747 n’a jamais été un simple producteur d’acid techno. Son travail a toujours trahi une sensibilité mélodique, une recherche d’atmosphères. Sur Pacific Spirit, cette recherche s’élargit, se densifie, change d’horizon. Inspiré par sa ville natale de Vancouver, par ses forêts humides et ses ciels laiteux, Chan plonge dans un bain d’influences breakbeat et jungle, avec des éclats de trance 90s, tout en gardant son acide fétiche : la 303 serpente toujours en fond, mais il est ici plus joueur, moins autoritaire.

L’album ne s’impose pas comme un manifeste club, mais plutôt comme une fresque de paysages mentaux. Les neuf morceaux se construisent par contrastes : nappes ambient contre rythmiques fracturées, lignes de basse brumeuses contre percussions précises, mélancolie contre euphorie contenue. Un équilibre subtil qui fait toute la force du disque.

Un voyage intime, sans climax forcé

Dès le morceau d’ouverture, on comprend que Pacific Spirit est un album qui prend son temps. Les intros sont longues, souvent texturées comme un brouillard sonore. Puis viennent les breaks, parfois chaotiques, jamais gratuits. On sent une volonté d’échapper au format, de désapprendre les codes du dancefloor tout en les gardant à portée d’oreille. Le rythme n’est jamais imposé, il est proposé.

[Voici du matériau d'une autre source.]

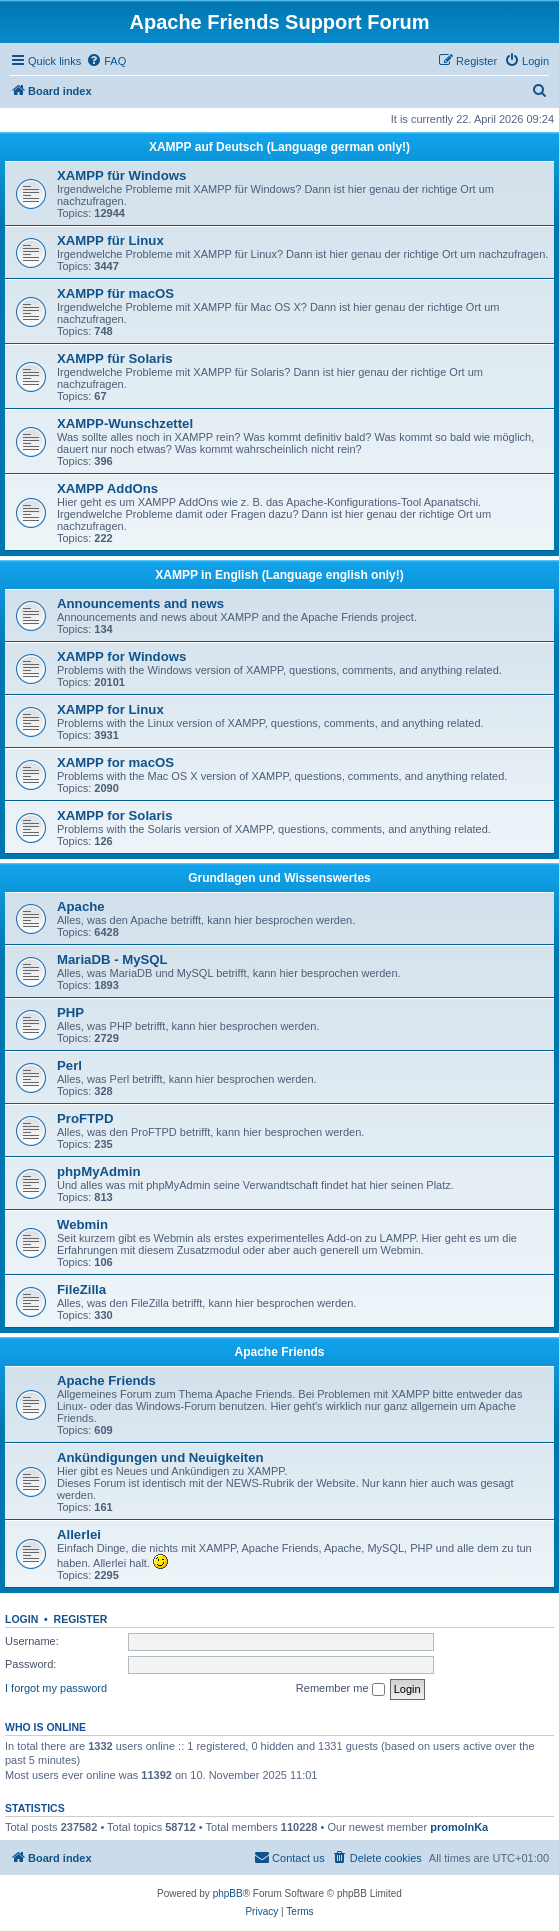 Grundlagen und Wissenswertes (279, 878)
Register (81, 1619)
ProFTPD (85, 1118)
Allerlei (79, 1534)
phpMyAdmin (99, 1171)
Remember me (340, 1689)
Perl (69, 1065)
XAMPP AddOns (107, 488)
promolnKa (459, 1827)
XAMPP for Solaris (115, 815)
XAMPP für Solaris (115, 358)
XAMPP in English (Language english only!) (279, 575)
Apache (81, 906)
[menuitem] (106, 61)
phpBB (228, 1893)
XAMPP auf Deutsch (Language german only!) (279, 147)
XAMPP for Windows (121, 656)
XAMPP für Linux (110, 240)
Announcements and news (140, 603)
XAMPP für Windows (121, 175)
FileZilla (81, 1289)
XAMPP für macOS (115, 293)
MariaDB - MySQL (112, 959)
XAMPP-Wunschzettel (125, 423)
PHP (70, 1012)
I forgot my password (56, 1688)
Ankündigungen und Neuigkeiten (160, 1457)
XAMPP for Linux (110, 709)
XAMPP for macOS (115, 762)
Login (21, 1619)
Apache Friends (279, 1352)
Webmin (82, 1224)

L’ensemble évoque autant le souvenir d’une rave que le silence d’un matin pluvieux. On pense à l’école de Berlin, à la tension froide de certains disques de Delsin ou Modern Love, mais aussi à l’énergie jungle des pionniers anglais, et à la lumière trance de labels comme Eye Q ou Platipus. Un patchwork maîtrisé, jamais pastiche, toujours sincère.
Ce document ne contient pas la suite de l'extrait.